▸ TRY IT: Give back only the lines from the one with "Servicio de Embalaje" through the last line of the data, exactly as they appear.

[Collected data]
+---+
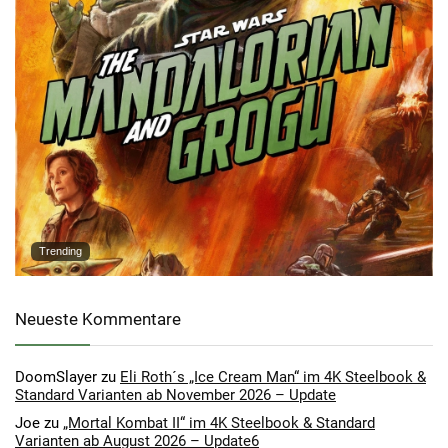
Trending
Neueste Kommentare
DoomSlayer
zu
Eli Roth´s „Ice Cream Man“ im 4K Steelbook &
Standard Varianten ab November 2026 – Update
Joe
zu
„Mortal Kombat II“ im 4K Steelbook & Standard
Varianten ab August 2026 – Update6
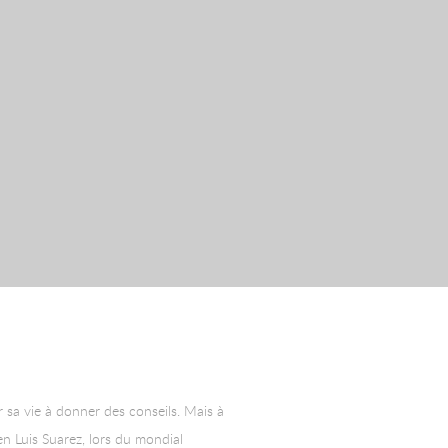
er sa vie à donner des conseils. Mais à
en Luis Suarez, lors du mondial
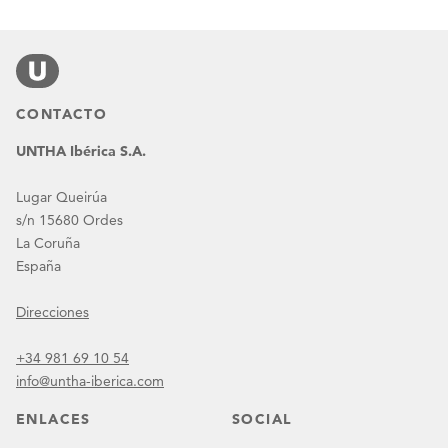
CONTACTO
UNTHA Ibérica S.A.
Lugar Queirúa
s/n 15680 Ordes
La Coruña
España
Direcciones
+34 981 69 10 54
info@untha-iberica.com
ENLACES
SOCIAL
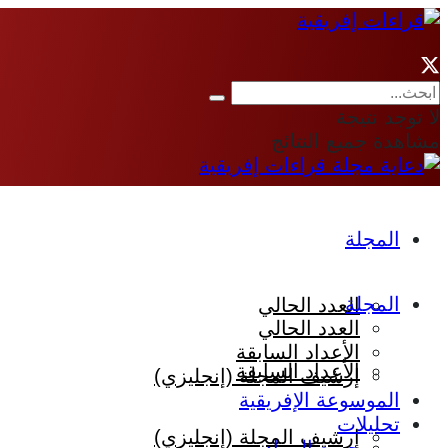
لا توجد نتيجة
مشاهدة جميع النتائج
المجلة
المجلة
العدد الحالي
العدد الحالي
الأعداد السابقة
الأعداد السابقة
إرشيف المجلة (إنجليزي)
الموسوعة الإفريقية
تحليلات
إرشيف المجلة (إنجليزي)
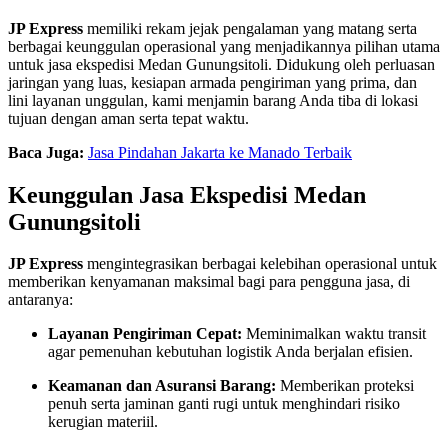
JP Express
memiliki rekam jejak pengalaman yang matang serta
berbagai keunggulan operasional yang menjadikannya pilihan utama
untuk jasa ekspedisi Medan Gunungsitoli
. Didukung oleh perluasan
jaringan yang luas, kesiapan armada pengiriman yang prima, dan
lini layanan unggulan, kami menjamin barang Anda tiba di lokasi
tujuan dengan aman serta tepat waktu
.
Baca Juga:
Jasa Pindahan Jakarta ke Manado Terbaik
Keunggulan Jasa Ekspedisi Medan
Gunungsitoli
JP Express
mengintegrasikan berbagai kelebihan operasional untuk
memberikan kenyamanan maksimal bagi para pengguna jasa, di
antaranya
:
Layanan Pengiriman Cepat:
Meminimalkan waktu transit
agar pemenuhan kebutuhan logistik Anda berjalan efisien
.
Keamanan dan Asuransi Barang:
Memberikan proteksi
penuh serta jaminan ganti rugi untuk menghindari risiko
kerugian materiil
.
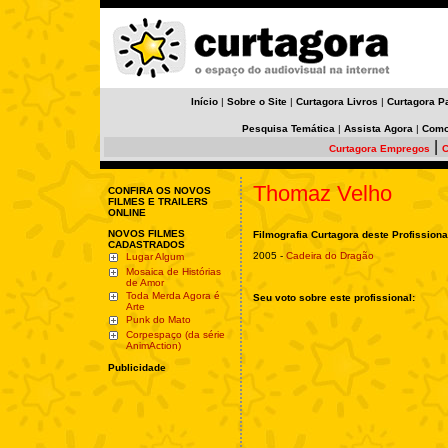
Início
|
Sobre o Site
|
Curtagora Livros
|
Curtagora P
Pesquisa Temática
|
Assista Agora
|
Como
|
Curtagora Empregos
C
Thomaz Velho
CONFIRA OS NOVOS
FILMES E TRAILERS
ONLINE
NOVOS FILMES
Filmografia Curtagora deste Profissiona
CADASTRADOS
2005 -
Cadeira do Dragão
Lugar Algum
Mosaica de Histórias
de Amor
Toda Merda Agora é
Seu voto sobre este profissional:
Arte
Punk do Mato
Corpespaço (da série
AnimAction)
Publicidade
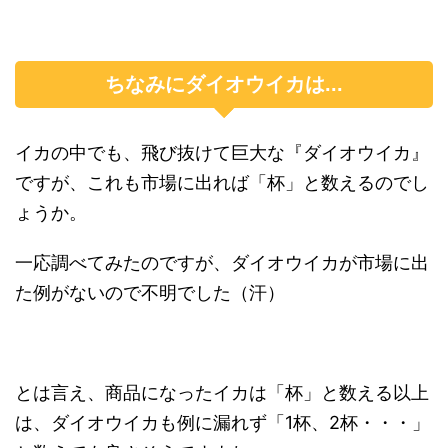
ちなみにダイオウイカは...
イカの中でも、飛び抜けて巨大な『ダイオウイカ』
ですが、これも市場に出れば「杯」と数えるのでし
ょうか。
一応調べてみたのですが、ダイオウイカが市場に出
た例がないので不明でした（汗）
とは言え、商品になったイカは「杯」と数える以上
は、ダイオウイカも例に漏れず「1杯、2杯・・・」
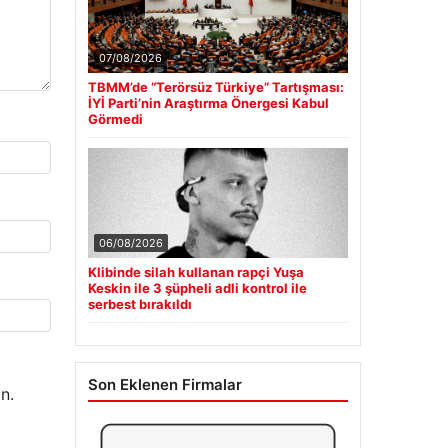
07/08/2026
TBMM’de “Terörsüz Türkiye” Tartışması:
İYİ Parti’nin Araştırma Önergesi Kabul
Görmedi
06/08/2026
Klibinde silah kullanan rapçi Yuşa
Keskin ile 3 şüpheli adli kontrol ile
serbest bırakıldı
Son Eklenen Firmalar
n.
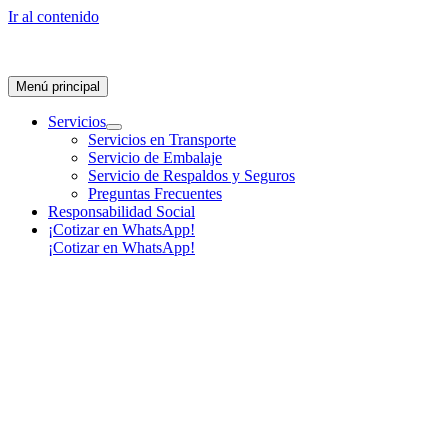
Ir al contenido
Menú principal
Servicios
Servicios en Transporte
Servicio de Embalaje
Servicio de Respaldos y Seguros
Preguntas Frecuentes
Responsabilidad Social
¡Cotizar en WhatsApp!
¡Cotizar en WhatsApp!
+---+
▸ FINISHED TASK:
Servicio de Embalaje
Servicio de Respaldos y Seguros
Preguntas Frecuentes
Responsabilidad Social
¡Cotizar en WhatsApp!
¡Cotizar en WhatsApp!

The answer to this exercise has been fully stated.